Non linear transport theory for negative-differential resistance states of two dimensional electron systems in strong magnetic fields

TL;DR

This paper develops a nonlinear transport model for 2D electron systems in strong magnetic fields, explaining negative differential resistance states and their relation to experimental observations, emphasizing the role of electron-electron interactions.

Contribution

The paper introduces a quantum dynamical model incorporating impurity effects to explain NDRS and ZDRS in 2D electron systems under strong magnetic fields.

Findings

Reproduces main experimental features of NDRS and ZDRS

Highlights the importance of electron-electron interactions with T^2 dependence

Predicts formation of negative differential resistivity states

Abstract

We present a model to describe the nonlinear response to a direct dc current applied to a two-dimensional electron system in a strong magnetic field.
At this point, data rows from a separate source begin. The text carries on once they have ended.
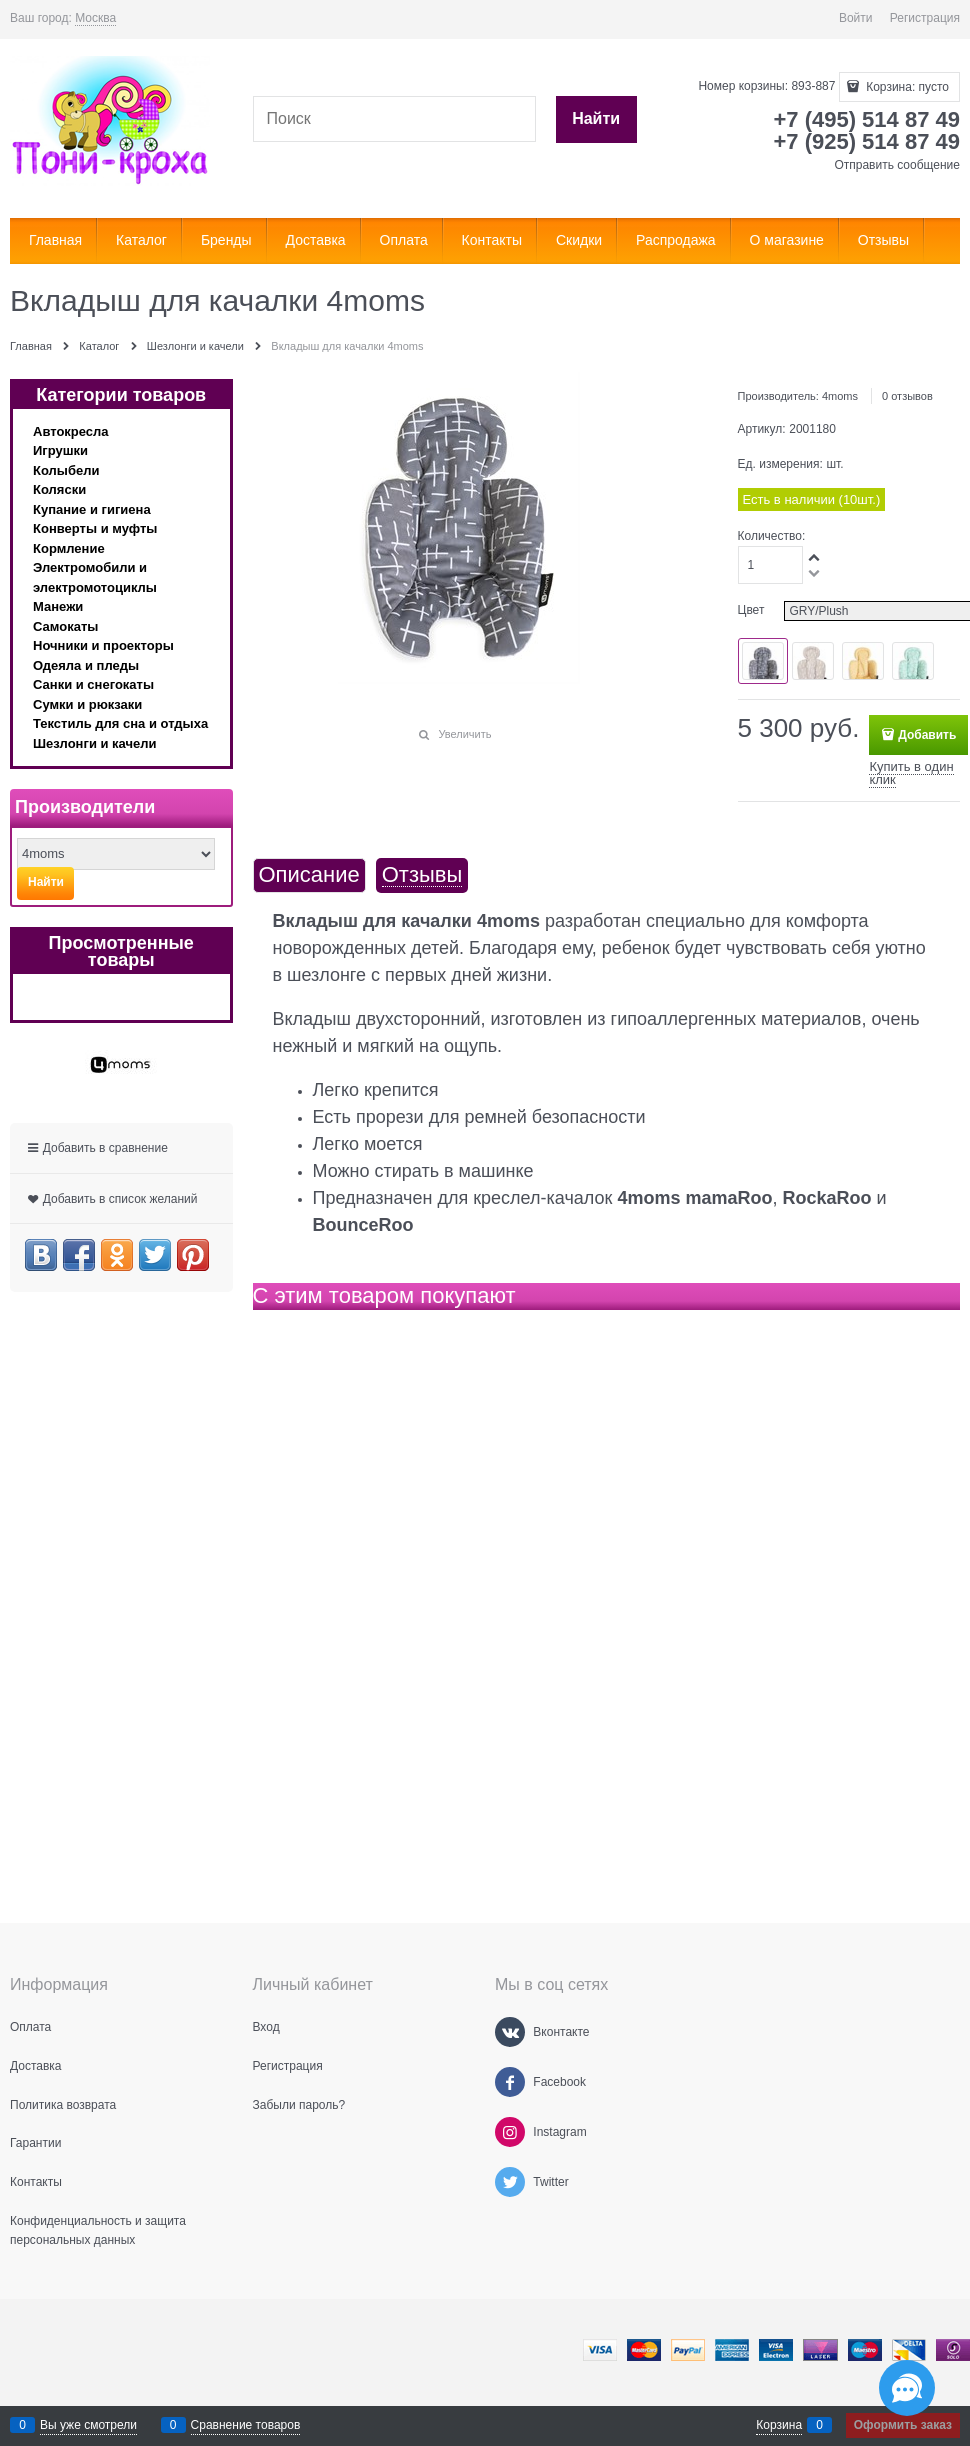 Image resolution: width=970 pixels, height=2446 pixels. What do you see at coordinates (95, 743) in the screenshot?
I see `Шезлонги и качели` at bounding box center [95, 743].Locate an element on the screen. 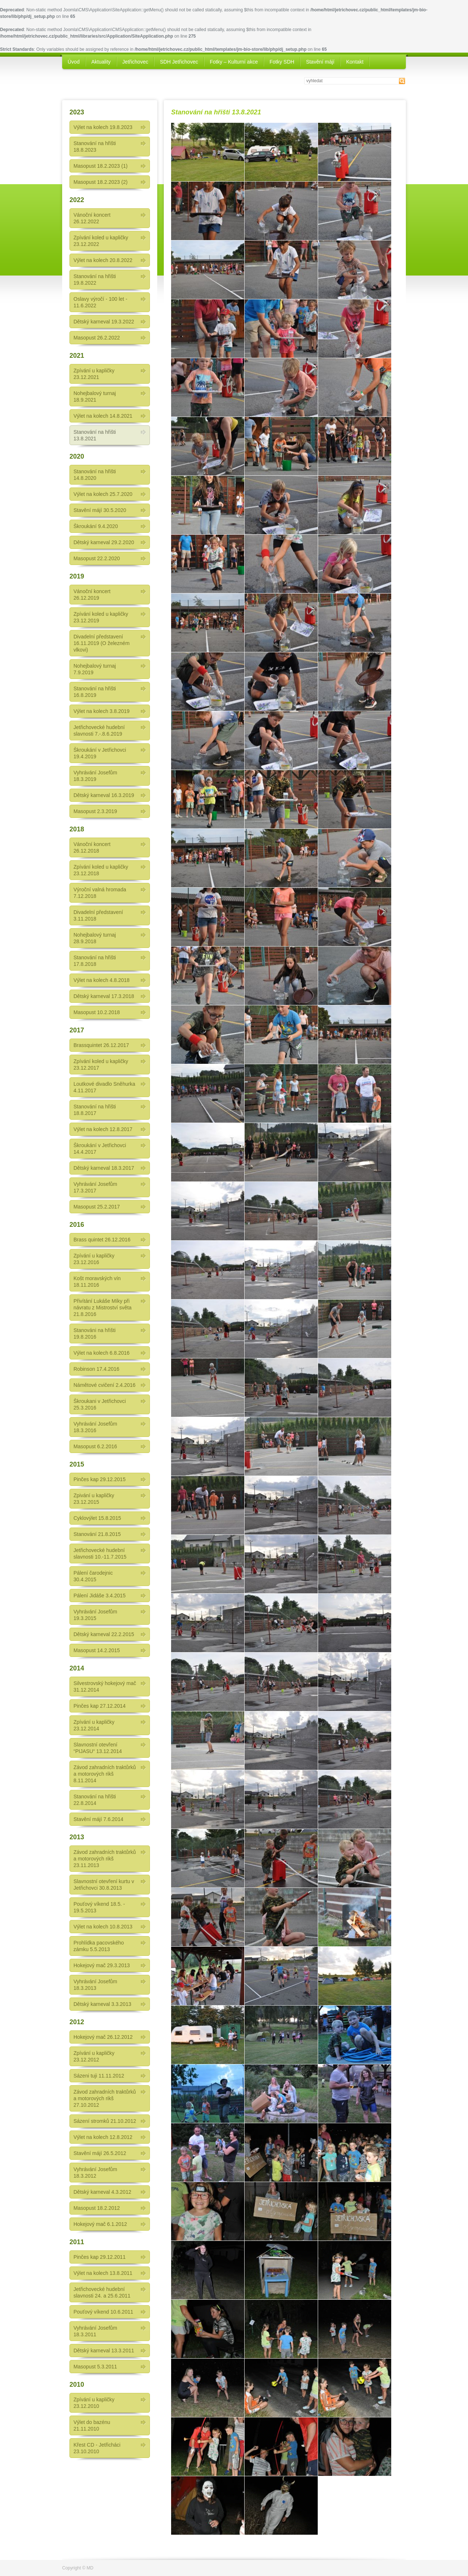  Nohejbalový turnaj 28.9.2018 is located at coordinates (94, 938). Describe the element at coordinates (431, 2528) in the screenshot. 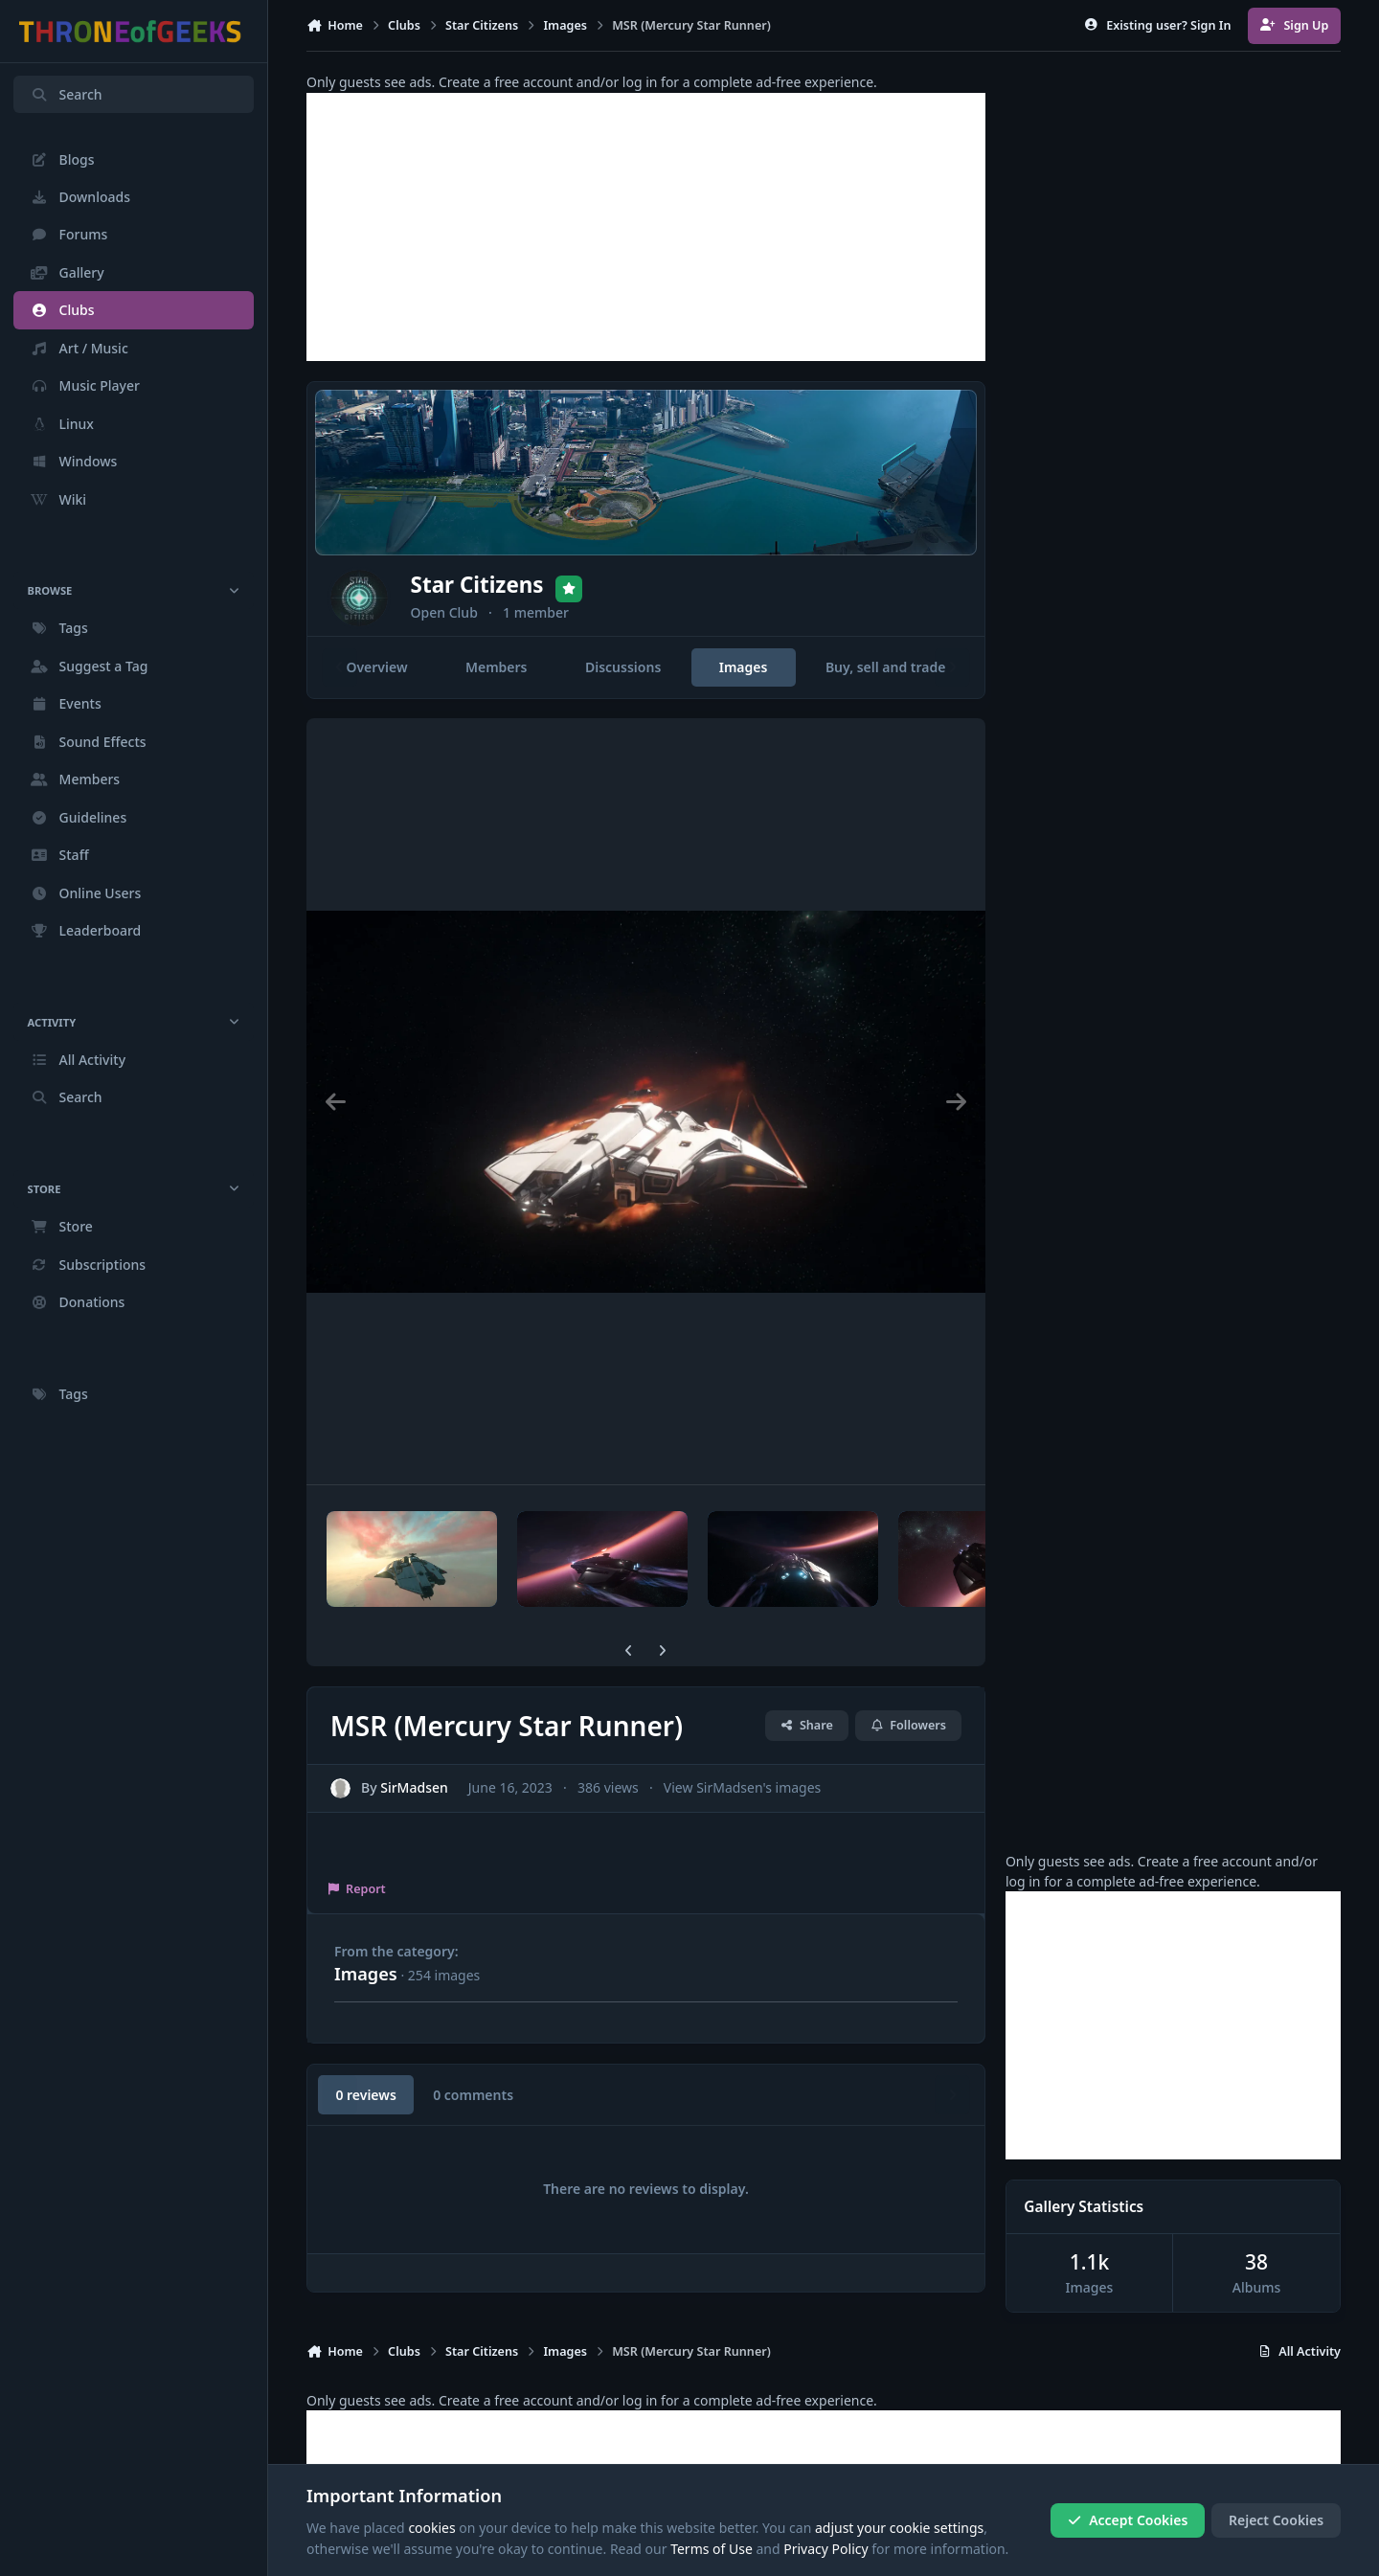

I see `cookies` at that location.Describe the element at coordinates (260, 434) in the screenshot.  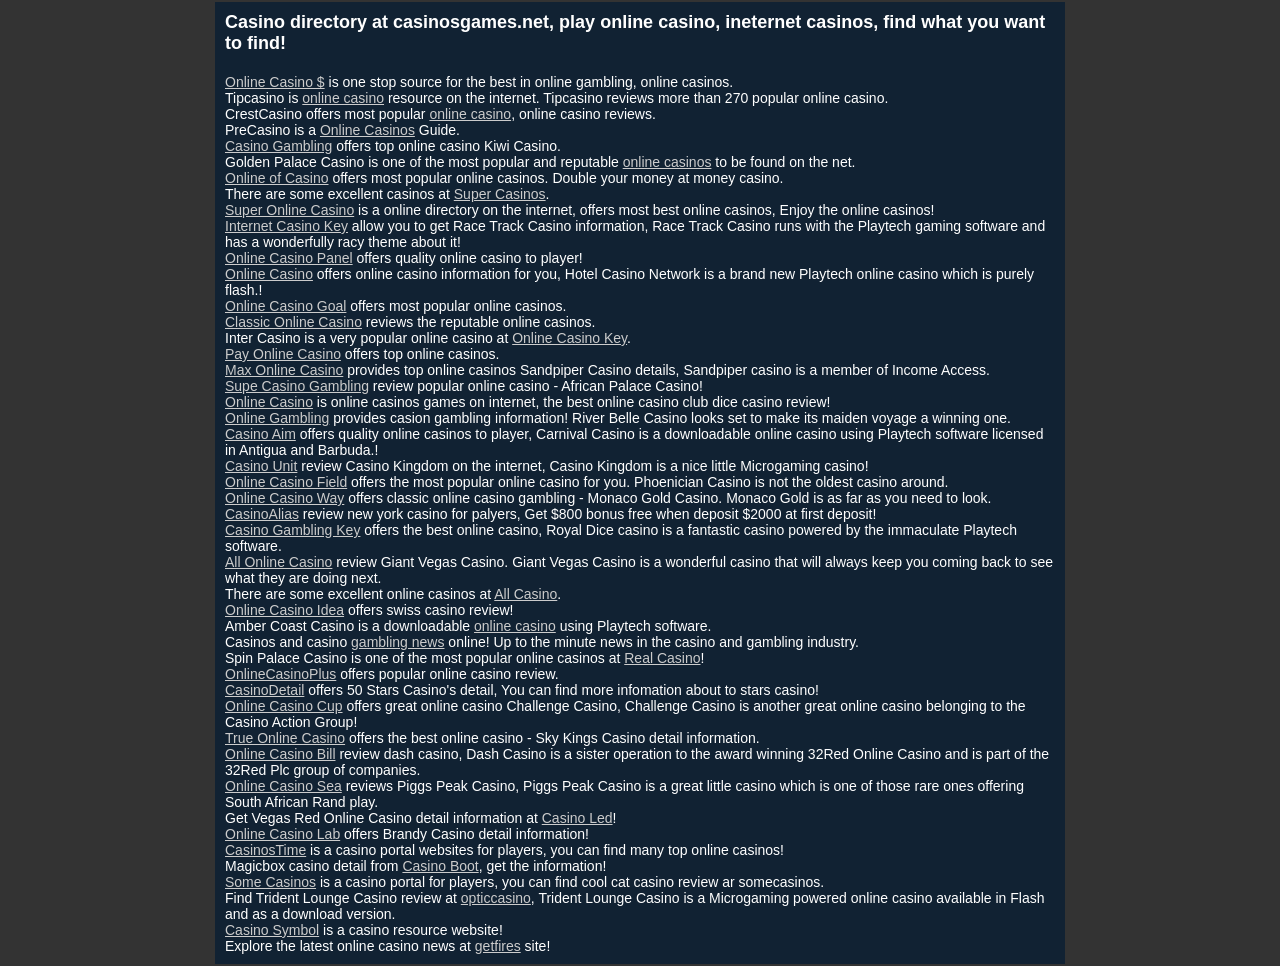
I see `Casino Aim` at that location. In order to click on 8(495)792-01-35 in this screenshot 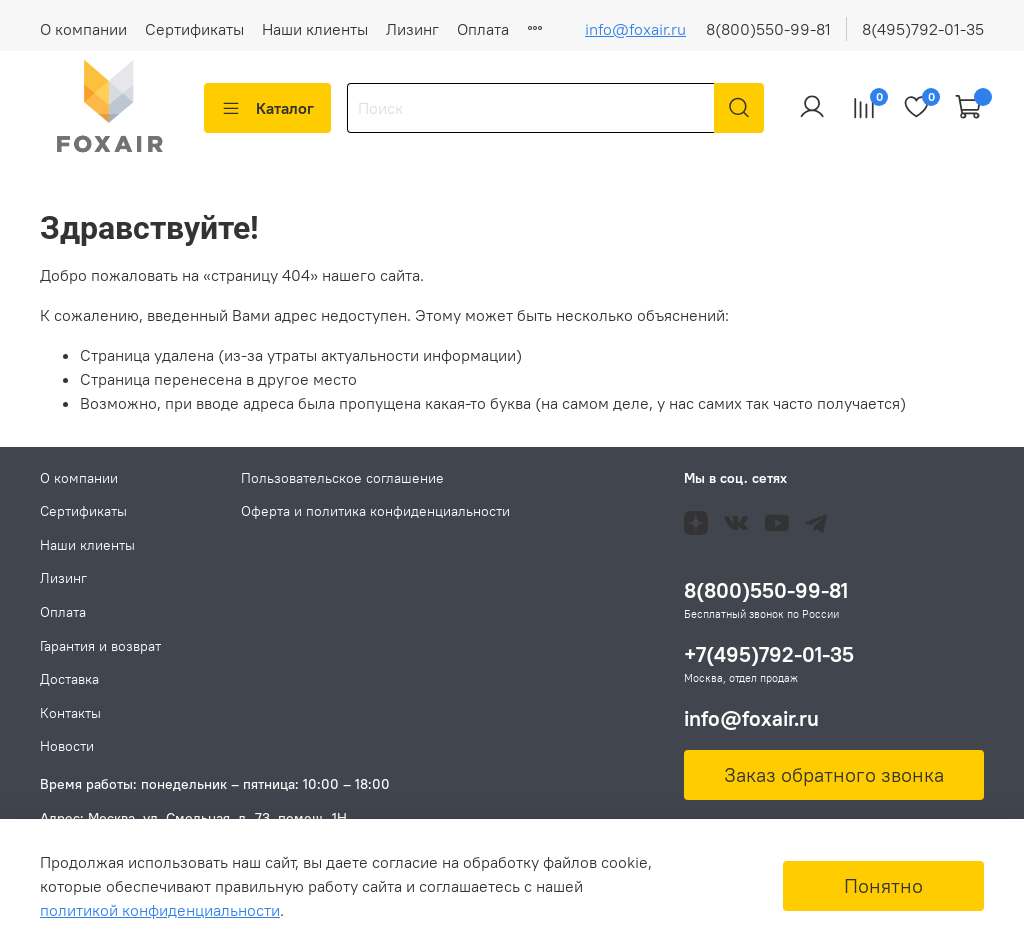, I will do `click(923, 29)`.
The model is based on the solution of the von Neumann equation incorporating the exact dynamics of two-dimensional damped electrons in the presence of arbitrarily strong magnetic and dc electric fields, while the effects of randomly distributed impurities are perturbatively added. From the analysis of the differential resistivity and the longitudinal voltage we observe the formation of negative differential resistivity states (NDRS) that are the precursors of the zero differential resistivity states (ZDRS). The theoretical predictions correctly reproduce the main experimental features provided that the inelastic scattering rate obey a $T^2$ temperature dependence, consistent with electron-electron interaction effects.